1. Choose to grow in vulnerability.
With God:
I found myself skipping this more often than I’d like to admit. It’s so much easier to run to people for instant gratification/feedback/results instead of going first to God in prayer & his Word about your insecurities, doubts, and fears. But the same God who formed your inmost being, who knit you together in your mother’s womb, and numbered every day you would ever live (Psalm 139:13,16), invites you to draw near to him with your insecurities, doubts, and fears. In the drawing near to Him, he draws near to you (James 4:8) and will anchor you in what is absolute truth instead of fleeting fears and feelings.
With People:
Over the last eight years, my deepest Gospel friendships have been forged through being on mission and confessing sin. James 5:16 says to “confess your sins to each other and pray for each other so that you may be healed.” To take a risk and share the deepest insecurities, lies, fears, and sins with a brother or sister in Christ and have them say “I see you and love you, let’s figure it out together” is one of the most freeing experiences.

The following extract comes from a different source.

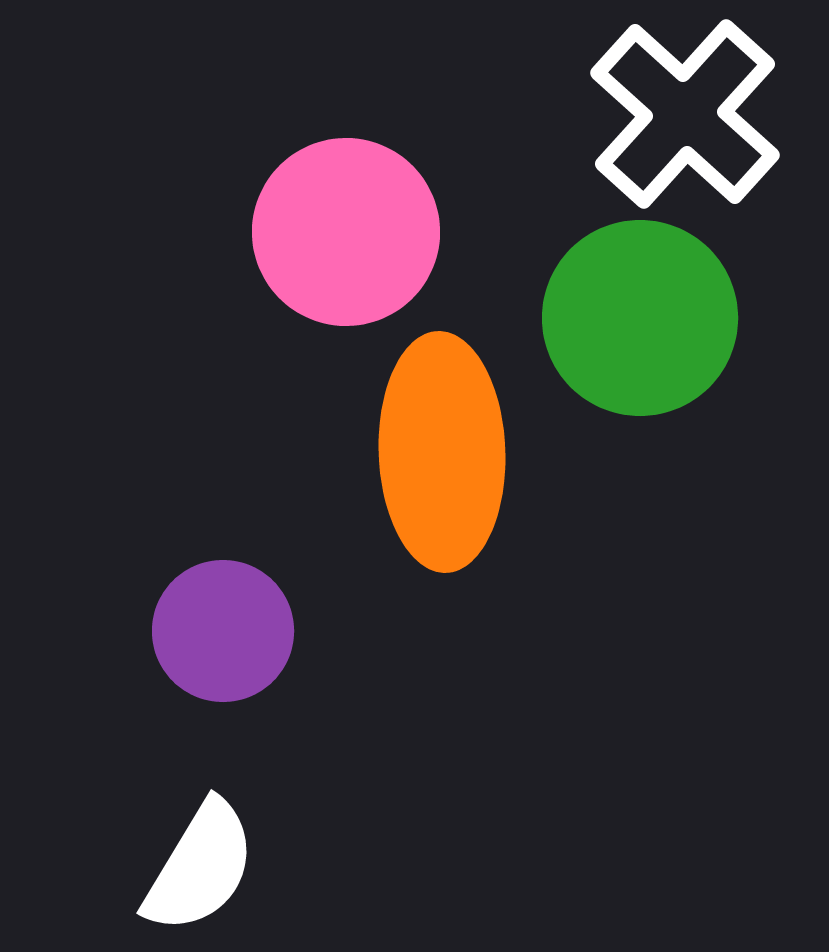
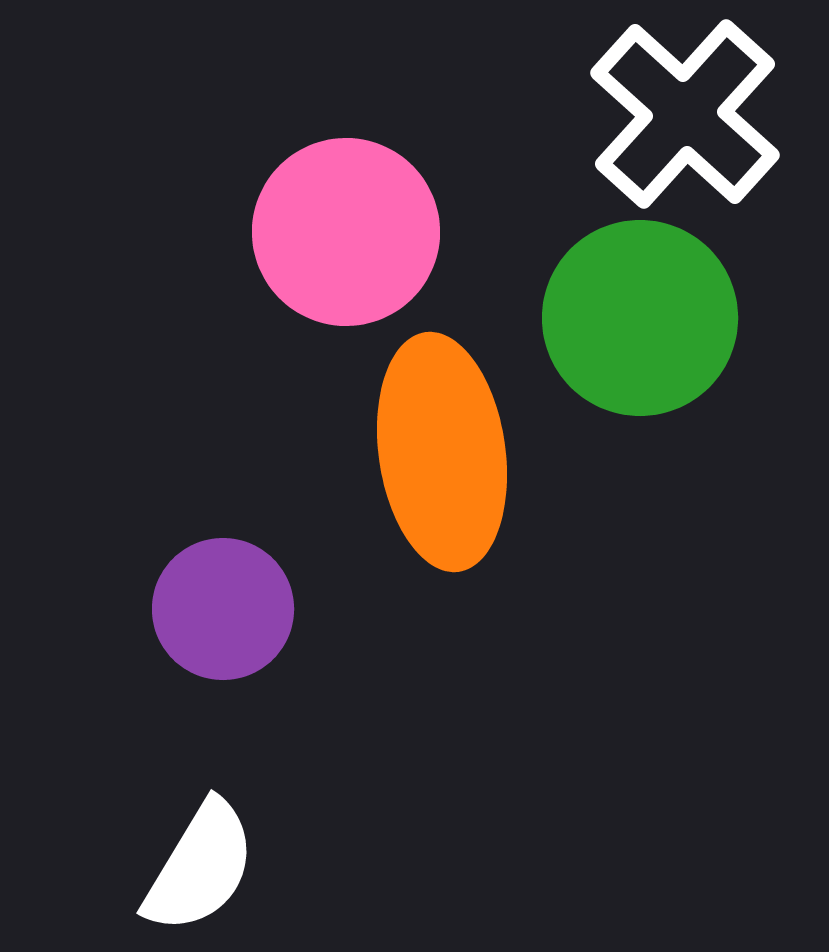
orange ellipse: rotated 6 degrees counterclockwise
purple circle: moved 22 px up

Vulnerability and confession point to our deeper need for Christ and our inability to be self-sufficient.
I have learned more from the leaders in my life that have been vulnerable and real with me than the ones who tried to maintain a perfect image. Their vulnerability and confession gave me the courage to be real and confess with my friends, my leaders, and the women I have led. Invite those around you deeper into what your fears, doubts, questions, and struggles. Admit your sin and confess it. Try it and watch assurance of your identity in Christ grow as you become more vulnerable with the people God has placed in your life. And - spoiler alert- the people in your life will start to be more vulnerable and real too.

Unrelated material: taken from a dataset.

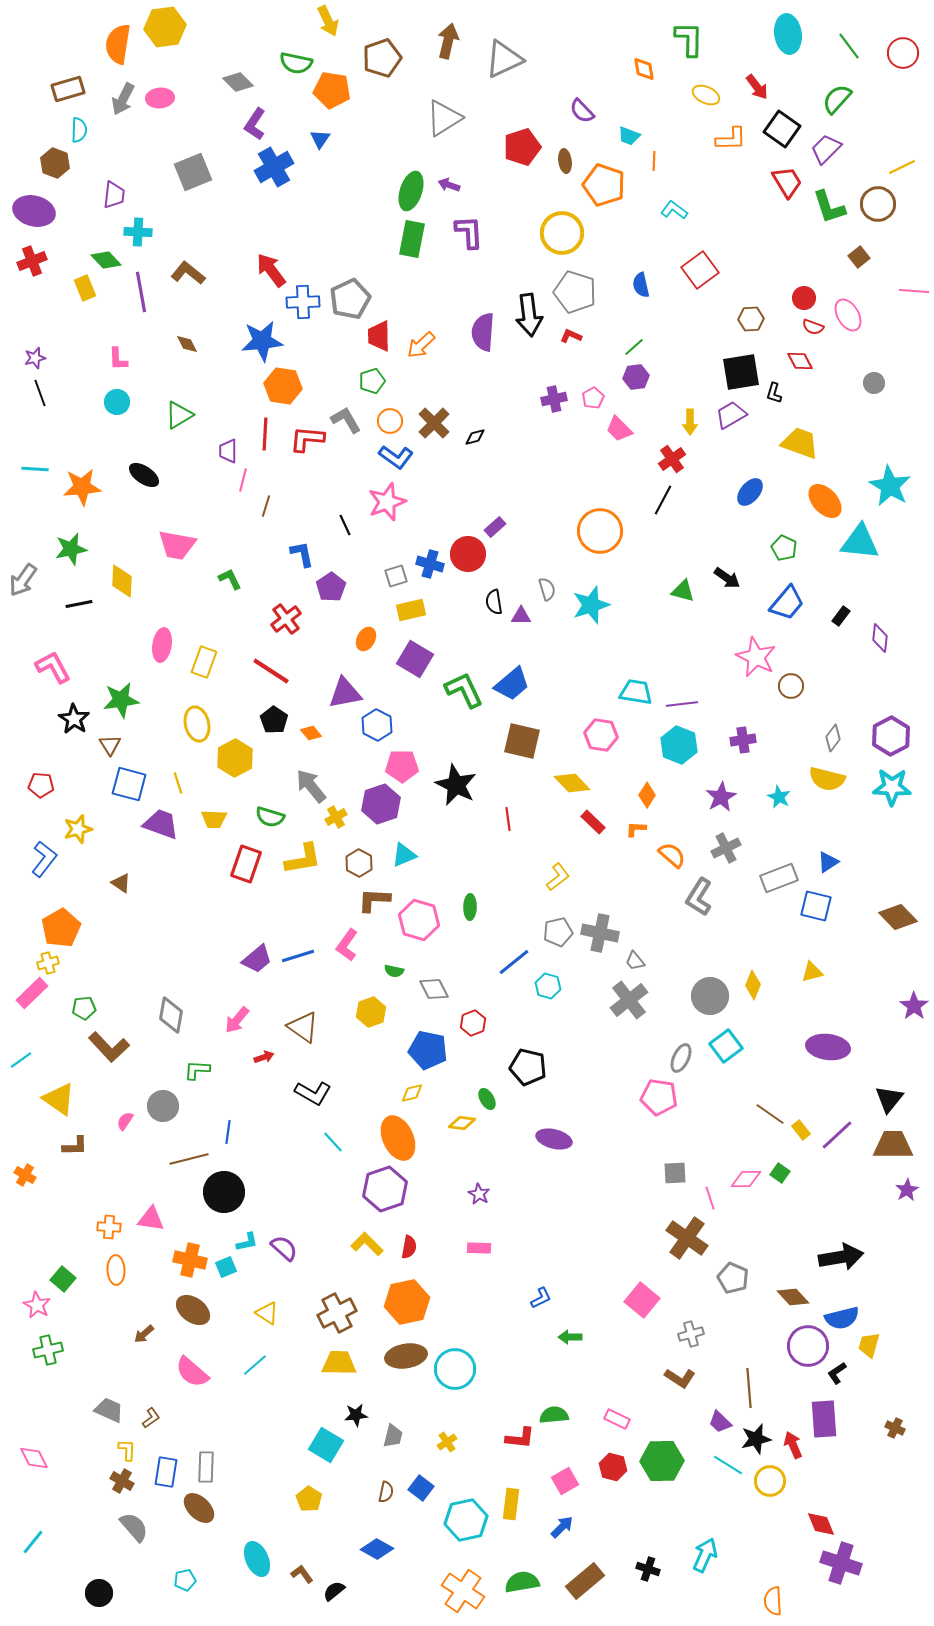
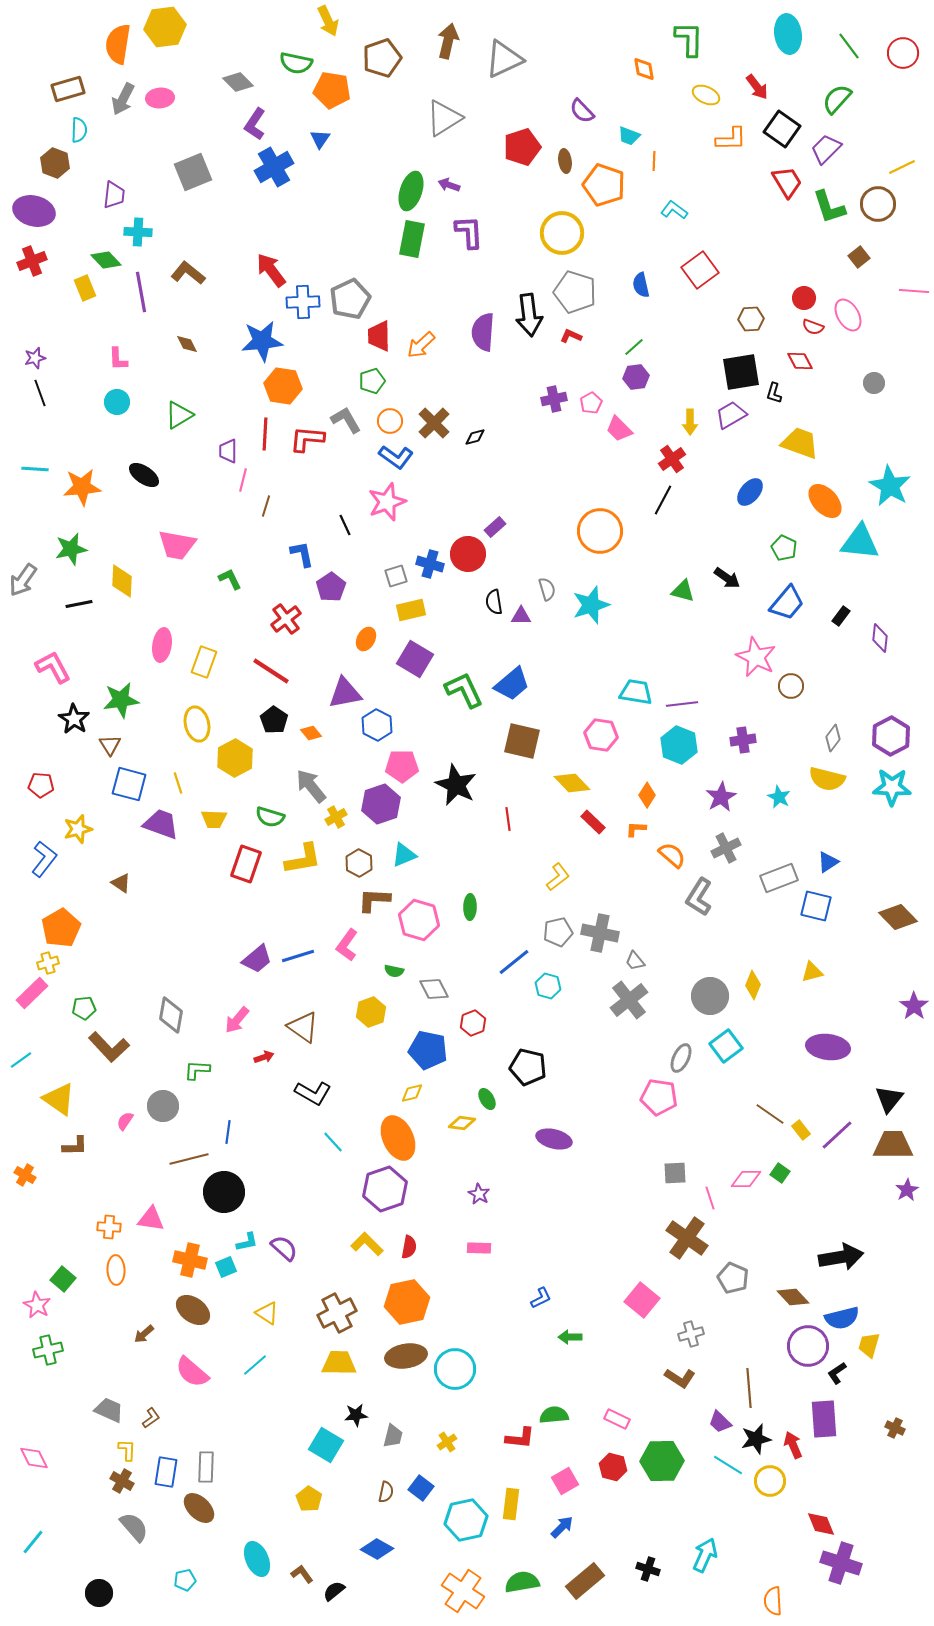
pink pentagon at (593, 398): moved 2 px left, 5 px down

2. Choose to pursue relationships.
With God:
1 Timothy 4:7-8 says: “Have nothing to do with irreverent, silly myths. Rather train yourself for godliness; for while bodily training is of some value, godliness is of value in every way, as it holds promise for the present life and also for the life to come.”
None of us happen to fall into a deep relationship with Jesus without intentionality and pursuit. You can choose to become a person who instills disciplines in your life that will lead you a deep, rich relationship with Jesus.
Even when you don’t feel like it, choose to read the Bible. Every time you do, you are inviting God to teach, correct, and train you for every good work he has planned for you (2 Timothy 3:16-17). Choose to pray. Choose to engage other spiritual disciplines like fasting, silence, and solitude. We become more like Jesus by spending time with Him.
With People:
If we’re honest, most of us sit at home on our phones browsing Instagram wishing someone would invite us to something. We’d jump at the opportunity to say yes, if only someone would invite us.
What if you were the kind of person who pursued and invited others? Wouldn’t that solve some of the loneliness and isolation we’re all prone to feel? What if you initiated relationships with others in your life every time you felt that longing for someone to see you and invite you?
As Paul says in Philippians 2:3-4, “...in humility, count others as more significant than yourselves. Let each of you look not only to his own interests but also to the interests of others.”
Instead of waiting for someone to pursue you, start living toward other people the way you wish someone would live toward you. As the most connected, isolated generation, pursuit is the gateway to the Gospel and to depth in discipling relationships.
If you choose to embrace these two habits over and over, God will use your life and your influence for unimaginable things in his Kingdom.
You can do anything with your twenties, but my hope is that in the middle of all the fun and experiences, you choose to invest in the one thing that will count forever: becoming a disciple who make disciples. I promise you it will be the fullest and most joyful decade of your life, because this is what you were made for (Matthew 28:18-20).